Session Information
WERA SES 03 A, Learning to Teach: Building Global Research Capacity for Evidence-Based Decision Making
Symposium
Contribution
This symposium seeks to answer the question of how teachers learn to teach effectively. We examine this question with careful attention to context bringing together historical, theoretical, and empirical work. Beginning in February 2014 we have begun to develop a framework that will allow us to collect data to inform our question across a large number of countries and areas of teaching knowledge. We intend to engage in a review of the state of knowledge from 1980 (when major reforms of and insights into teacher education began in different contexts) to date. We will use “backward mapping” to chart the evolution of the research that has supported current and past innovations in teacher preparation to answer questions such as: does the research literature point to common features of effective teacher education across countries and contexts? Does university-based teacher preparation provide unique opportunities to learn to teach? Is strong content knowledge sufficient to become a good teacher? What is the role of pedagogical content knowledge and other knowledge that is acquired in partnership between teacher education programs and schools? How have strong accountability and standardized testing trends in a growing number of schools systems, affected teacher education and the organization of experiences that support learning to teach?
These questions are located at the core of different conceptions of knowledge across the contexts of teacher learning as they interact with what individuals bring with them as they are initiated into teaching. The purpose of this symposium is to introduce our framework and our methodology for data collection. Individual papers will answer question of how teacher learn to teach effectively in different countries considering the history and the theory as well as empirical evidence. These examples will also illustrate the internationally variability in different conceptions of knowledge in the context of learning to teach (e.g., curriculum, what knowledge counts as important among teacher educators and for teacher education, school knowledge, pupil knowledge).

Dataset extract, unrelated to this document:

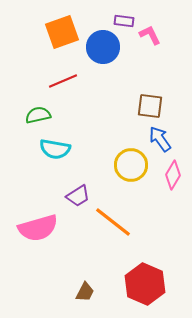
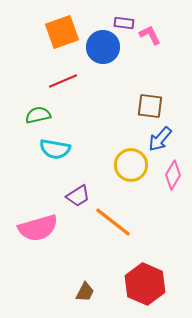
purple rectangle: moved 2 px down
blue arrow: rotated 104 degrees counterclockwise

After a short introduction we present four papers using a comparative framework to contrast the literature and research trends from the following countries Bulgaria and Russia, Czech Republic and Slovakia, Ireland and Finland, and the U.S. and the U.K. The first two papers are subject matter specific while the other two cuts across subject matters. The conclusion will seek to discuss the connections between practice, research and policy across these different settings. These papers together demonstrate the complexity embedded in the knowledge that is considered worth having for teachers and by implication students, and the complex history and theory involved in the provision of effective teacher education.
References
Furlong, J. (2013). Education: An anatomy of the discipline. Abingdon, England: Routledge. Mourshed, M., Chijioke, C., & Barber, M. (2010). How the World’s Most Improved School Systems Keep Getting Better. McKinsey & Company. Retrieved [July 8, 2013] from http://www.mckinsey.com/client_service/social_sector/latest_thinking/worlds_most_improved_schools. Tatto, M.T. (2011). Reimagining the education of teachers: The role of comparative and international research. Comparative Education Review, 55, pp. 495-516.